Les performances de reproduction des vaches sont un des principaux facteurs limitant de la productivité et de la rentabilité des élevages bovins allaitants. La productivité globale (par ex : le nombre de veaux sevrés) est un indicateur simple qui permet de résumer ces performances, tant au niveau individuel qu’à l’échelle du troupeau (Emanuelson et Gustafsson, 2010). Une augmentation de la productivité chez les caprins passe par l’amélioration de leurs performances de reproduction (Thimonier et al., 1984 ; Alexandre et al., 1997). Par contre, une détérioration des performances de reproduction se traduit le plus souvent par des taux de réforme plus élevés et une diminution de la durée moyenne de présence des vaches au sein du troupeau (longévité).
D’après Coulon et al. (1993), la carrière d’un animal domestique peut être définie comme l’enchaînement des évènements individuels qui permettent de caractériser sa vie sur le plan de la croissance, de la production, de la reproduction et de la santé, de sa naissance  à sa réforme. Elle est la résultante d’interactions complexes entre les caractéristiques propres de l’animal (principalement génétiques) et celles relatives à son environnement (milieu,  mode d’élevage). Les carrières des vaches, ou « trajectoires productives » au sein du troupeau, sont des indicateurs de l'application des règles de réforme des vaches et de recrutement des génisses, mais aussi des indicateurs de performance zootechnique à l’échelle individuelle (Tichit et al., 2004).

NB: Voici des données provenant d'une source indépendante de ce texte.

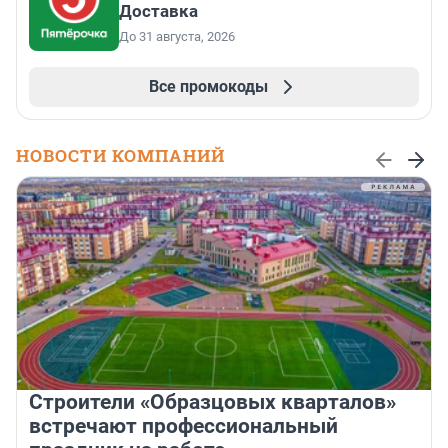
Доставка
До 31 августа, 2026
Все промокоды
НОВОСТИ КОМПАНИЙ
Строители «Образцовых кварталов»
встречают профессиональный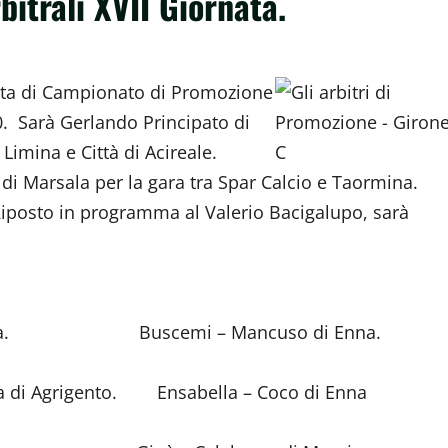
itrali XVII Giornata.
rnata di Campionato di Promozione
0. Sarà Gerlando Principato di
Limina e Città di Acireale.
 di Marsala per la gara tra Spar Calcio e Taormina.
co Riposto in programma al Valerio Bacigalupo, sarà
aro di Enna. Buscemi – Mancuso di Enna.
lla di Agrigento. Ensabella – Coco di Enna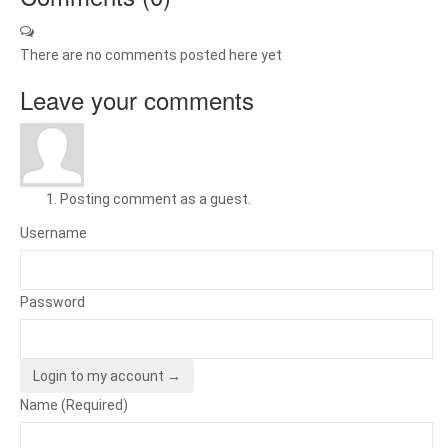
There are no comments posted here yet
Leave your comments
Posting comment as a guest.
Username
Password
Login to my account →
Name (Required)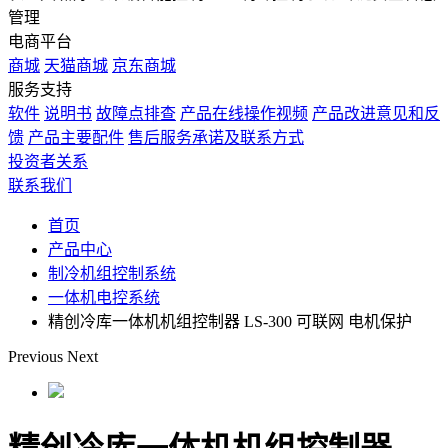
管理
电商平台
商城
天猫商城
京东商城
服务支持
软件
说明书
故障点排查
产品在线操作视频
产品改进意见和反
馈
产品主要配件
售后服务承诺及联系方式
投资者关系
联系我们
首页
产品中心
制冷机组控制系统
一体机电控系统
精创冷库一体机机组控制器 LS-300 可联网 电机保护
Previous
Next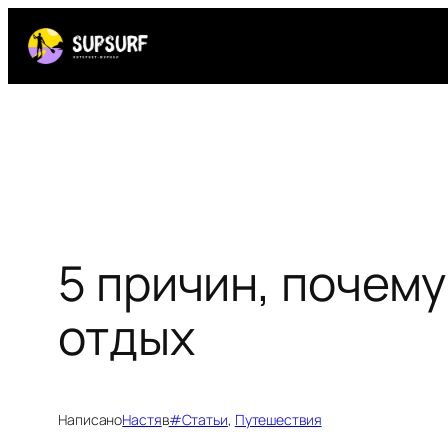
Перейти
к
содержимому
5 причин, почему
отдых
Написано
Настя
в
#Статьи
, 
Путешествия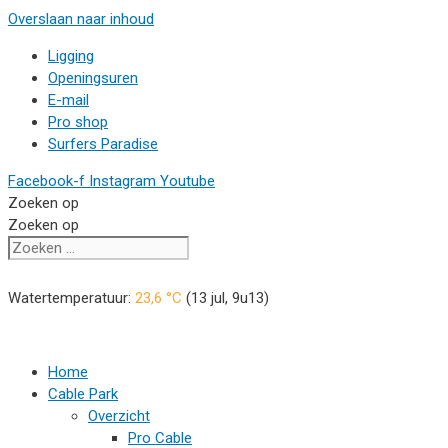
Overslaan naar inhoud
Ligging
Openingsuren
E-mail
Pro shop
Surfers Paradise
Facebook-f
Instagram
Youtube
Zoeken op
Zoeken op
Watertemperatuur:
23,6
°C
(
13 jul, 9u13
)
Home
Cable Park
Overzicht
Pro Cable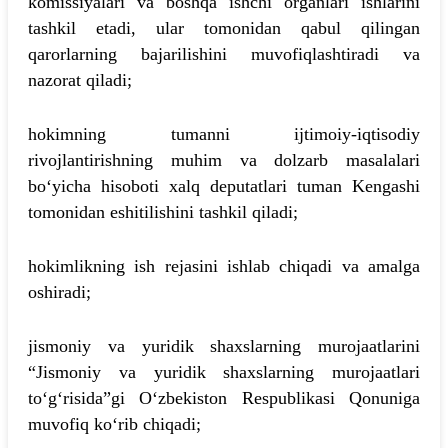
komissiyalari va boshqa ishchi organlari ishlarini
tashkil etadi, ular tomonidan qabul qilingan
qarorlarning bajarilishini muvofiqlashtiradi va
nazorat qiladi;
hokimning tumanni ijtimoiy-iqtisodiy
rivojlantirishning muhim va dolzarb masalalari
bo‘yicha hisoboti xalq deputatlari tuman Kengashi
tomonidan eshitilishini tashkil qiladi;
hokimlikning ish rejasini ishlab chiqadi va amalga
oshiradi;
jismoniy va yuridik shaxslarning murojaatlarini
“Jismoniy va yuridik shaxslarning murojaatlari
to‘g‘risida”gi O‘zbekiston Respublikasi Qonuniga
muvofiq ko‘rib chiqadi;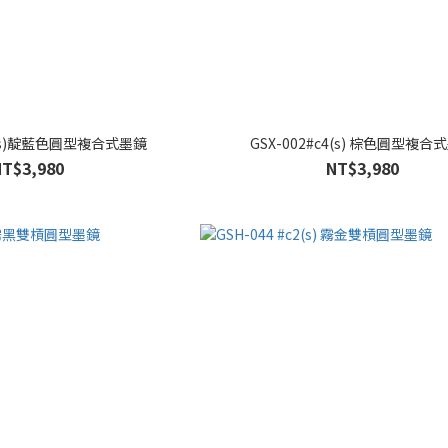
5 (s)靛藍色圓型複合式墨鏡
GSX-002#c4(s) 棕色圓型複合
NT$3,980
NT$3,980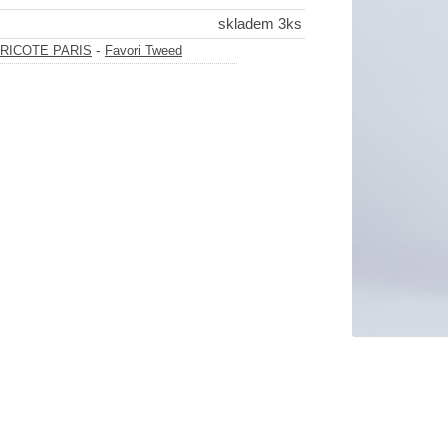
skladem 3ks
-
TRICOTE PARIS
Favori Tweed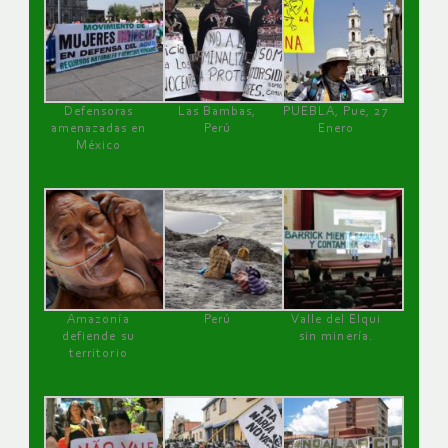
Defensoras
Las Bambas,
PUEBLA, Pue, 27
amenazadas en
Perú
Enero
México
Amazonía
Perú
Valle del Elqui
defiende su
sin minería.
territorio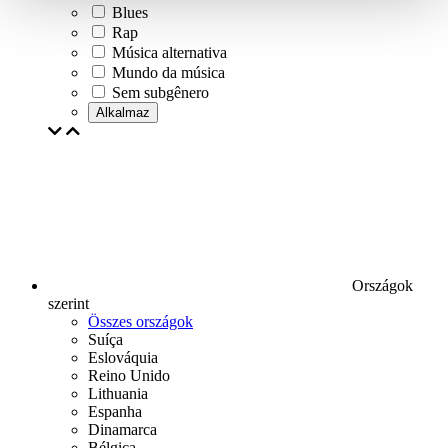
Blues
Rap
Música alternativa
Mundo da música
Sem subgênero
Alkalmaz
Országok
szerint
Összes országok
Suíça
Eslováquia
Reino Unido
Lithuania
Espanha
Dinamarca
Bélgica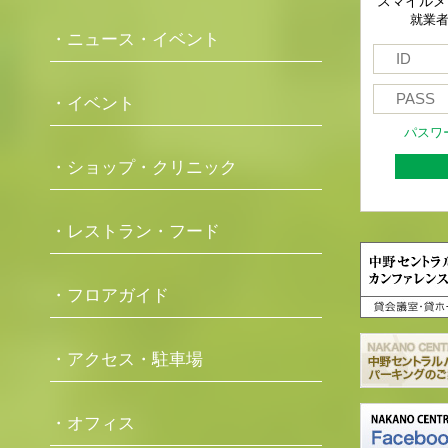
スマイルメ
就業
・ニュース・イベント
・イベント
パスワ
・ショップ・クリニック
・レストラン・フード
・フロアガイド
・アクセス・駐車場
・オフィス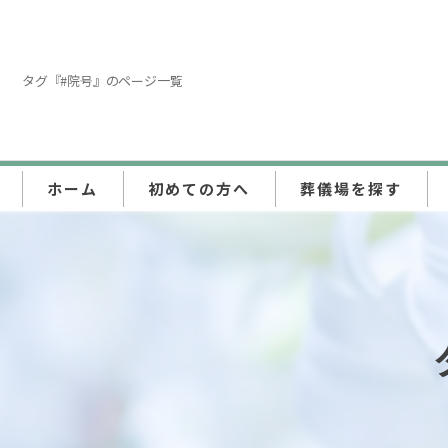
タグ『#院号』のページ一覧
ホーム
初めての方へ
葬儀場を探す
東京都
埼玉県
神奈川県
千葉県
群馬県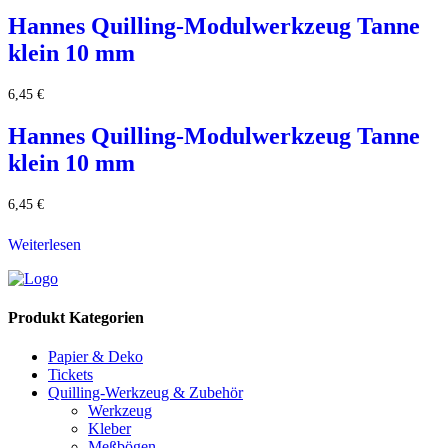
Hannes Quilling-Modulwerkzeug Tanne
klein 10 mm
6,45
€
Hannes Quilling-Modulwerkzeug Tanne
klein 10 mm
6,45
€
Weiterlesen
Produkt Kategorien
Papier & Deko
Tickets
Quilling-Werkzeug & Zubehör
Werkzeug
Kleber
Meßbögen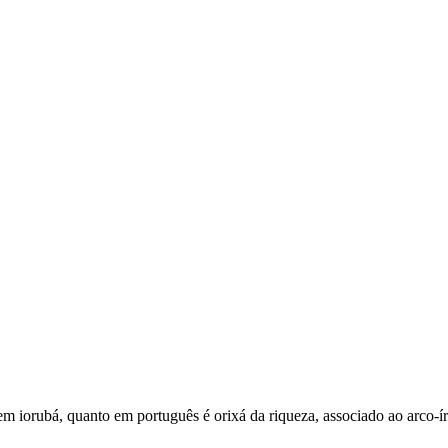
m iorubá, quanto em português é orixá da riqueza, associado ao arco-ír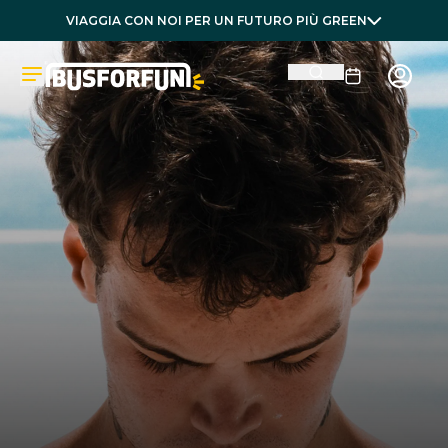
VIAGGIA CON NOI PER UN FUTURO PIÙ GREEN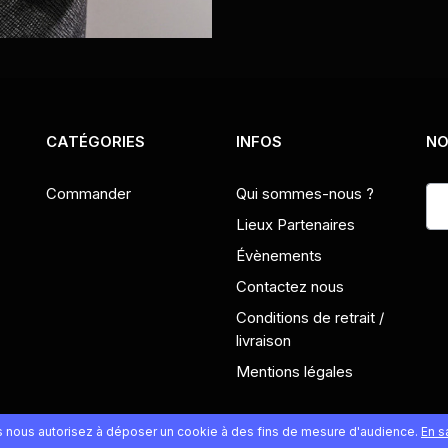
CATÉGORIES
INFOS
NO
Commander
Qui sommes-nous ?
Lieux Partenaires
Évènements
Contactez nous
Conditions de retrait /
livraison
Mentions légales
us nous autorisez à déposer un cookie à des fins de mesure d'audience.
En s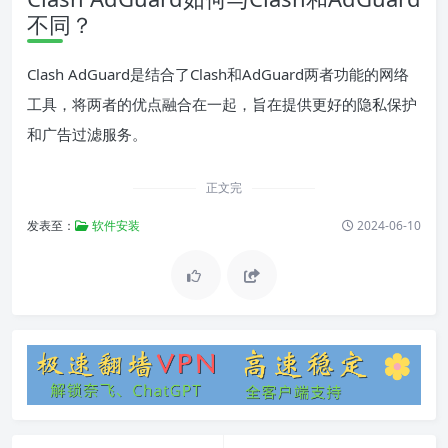
不同？
Clash AdGuard是结合了Clash和AdGuard两者功能的网络
工具，将两者的优点融合在一起，旨在提供更好的隐私保护
和广告过滤服务。
正文完
发表至：
软件安装
2024-06-10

Les carrières partielles entre les deux décisions de l’éleveur que sont la première mise à la reproduction et la réforme, décrivent les évènements productifs réalisés par une femelle au sein du troupeau. Nous pouvons analyser ce contenu par la production cumulée, la productivité moyenne annuelle, ou encore la manière dont s'enchaînent les évènements productifs (Cournut, 2001). La notion de carrière productive recouvre la longévité d’une part et l’enchaînement dans le temps des événements productifs (vêlage, saillie) d’autre part. Selon Blanc et Agabriel (2008), la longueur des différents intervalles permet de caractériser la carrière en la décomposant en une série d'évènements, comme la cyclicité, la fécondation ou encore le vêlage (intervalles entre vêlages). La longévité des vaches est mesurée par la « durée de vie productive » (Ducroq, 1994 ; Zakizadeh et Asadi, 2010), c’est à dire le nombre de jours séparant le premier vêlage de la réforme (Ducroq, 1992).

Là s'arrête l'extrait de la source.